A vítima começou a passar mal durante a aula de natação no começo da tarde de sábado, 7. O marido dela, Vinicius de Oliveira, 31, que também participou da atividade, está internado em estado grave. Ao menos cinco pessoas, ao todo, tiveram um mal-estar ao ter contato com a água.

Ao Estadão, o delegado Alexandre Bento, que está à frente das investigações, informou que o suspeito de fazer a mistura ainda não prestou depoimento à polícia, mas deve se apresentar às autoridades nesta terça, 10, junto da sua advogada. A identidade dele não foi informada e, por isso, não foi possível localizar a defesa.

Os donos da academia também não prestaram esclarecimentos até o momento, acrescentou o delegado. Procurada, a direção da Academia C4 GYM disse lamentar profundamente o ocorrido e afirma ter prestado apoio às vítimas.

Funcionário da academia faz mistura de produtos químicos em academia onde professora passou mal na piscina; ela não resistiu
Funcionário da academia faz mistura de produtos químicos em academia onde professora passou mal na piscina; ela não resistiu
Foto: Câmera de monitoramento/Reprodução / Estadão

Imagens flagram mistura

De acordo com as imagens, o homem aparece em uma área anexa à da academia. Ele pega um balde aparentemente vazio, se dirige a uma parte deste espaço onde as câmeras não alcançam e começa a fazer o que parece ser uma mistura de produtos. É possível ver que, conforme o homem mexe o balde, uma fumaça branca sai do recipiente.

Neste momento, o relógio da câmera apontava para 13h24. A aula de natação que Juliana, o marido e outros alunos participaram, na qual passaram mal, aconteceu minutos depois.

Outras câmeras internas da academia mostram que às 13h37, durante a aula, as pessoas começam a sair da piscina. Algumas aparentavam fraqueza e dificuldade, e tiveram de ser auxiliadas por outras colegas, que as puxam para fora da água.

De acordo com testemunhas, os alunos sentiram um forte cheiro químico na água, seguido de sintomas como queimação nos olhos e episódios de vômito.

O caso foi registrado como morte suspeita e perigo para a vida ou saúde no 6º DP (Santo André) e está sendo investigado pelo 42º DP (Parque São Lucas). A principal suspeita é de que, ao entrar em contato com a água, os produtos podem ter provocado uma reação química, liberando gases tóxicos que podem ter causado lesões nas vias aéreas dos alunos.

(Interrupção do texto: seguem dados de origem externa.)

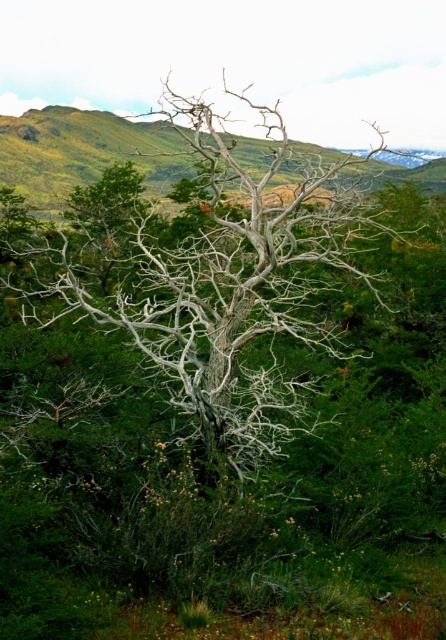 Question: Which point is closer to the camera taking this photo?

Choices:
 (A) (148, 212)
 (B) (169, 170)

Answer: (A)

Question: Observing the image, what is the correct spatial positioning of white bark tree at center in reference to gray bark tree at center?

Choices:
 (A) below
 (B) above

Answer: (A)

Question: Can you confirm if white bark tree at center is wider than gray bark tree at center?

Choices:
 (A) no
 (B) yes

Answer: (A)

Question: From the image, what is the correct spatial relationship of white bark tree at center in relation to gray bark tree at center?

Choices:
 (A) above
 (B) below

Answer: (B)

Por esse motivo, a Polícia Civil apreendeu uma série de produtos usados para a manutenção da piscina e a perícia apura se houve erro na dosagem dos elementos ou o uso de substâncias irregulares para o tratamento da água.

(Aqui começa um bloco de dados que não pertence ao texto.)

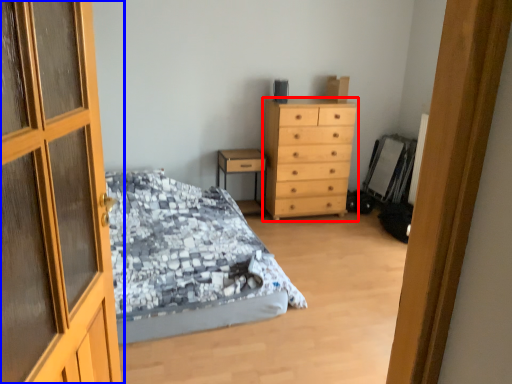 Question: Which of the following is the closest to the observer, chest of drawers (highlighted by a red box) or door (highlighted by a blue box)?

Choices:
 (A) chest of drawers
 (B) door

Answer: (B) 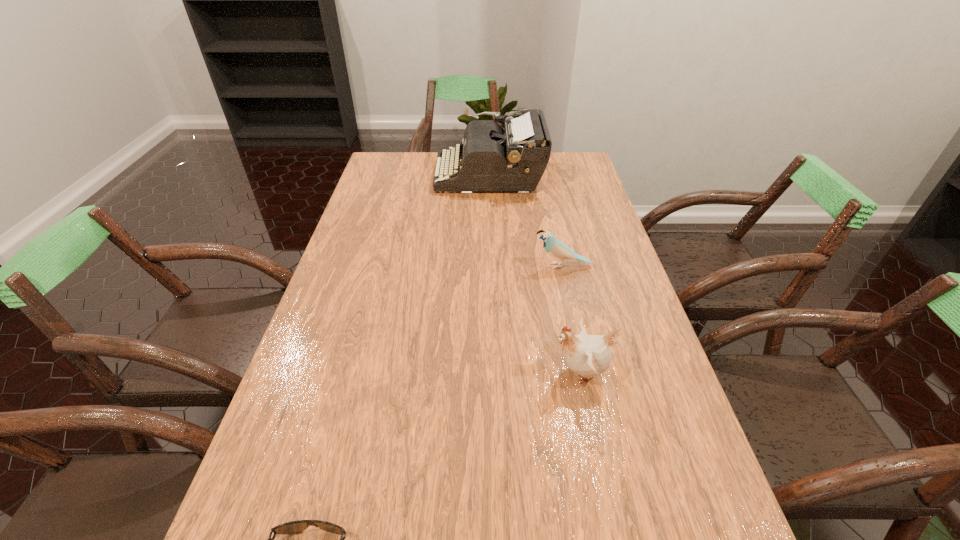 Find the location of a particular element. The width and height of the screenshot is (960, 540). vacant space that's between the second nearest object and the second farthest object is located at coordinates (571, 319).

Find the location of `vacant area that lies between the third farthest object and the typewriter`. vacant area that lies between the third farthest object and the typewriter is located at coordinates (535, 274).

Find the location of a particular element. empty space between the second nearest object and the third tallest object is located at coordinates (571, 319).

At what (x,y) coordinates should I click in order to perform the action: click on empty location between the taller bird and the farthest object. Please return your answer as a coordinate pair (x, y). The height and width of the screenshot is (540, 960). Looking at the image, I should click on (535, 274).

Where is `free point between the tallest object and the nearer bird`? free point between the tallest object and the nearer bird is located at coordinates (535, 274).

Locate which object ranks second in proximity to the second farthest object. Please provide its 2D coordinates. Your answer should be formatted as a tuple, i.e. [(x, y)], where the tuple contains the x and y coordinates of a point satisfying the conditions above.

[(493, 159)]

Where is `the third closest object to the tallest object`? This screenshot has width=960, height=540. the third closest object to the tallest object is located at coordinates (292, 527).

Depois do episódio, a unidade da rede C4 Gym do Parque São Lucas, onde o caso aconteceu, foi interditada. A subprefeitura de Vila Prudente informou que barrou o estabelecimento devido a uma "situação precária de segurança". Segundo nota, a interdição também ocorreu em razão da ausência de Auto de Licença de Funcionamento e de irregularidades relacionadas aos CNPJs vinculados à atividade exercida no endereço.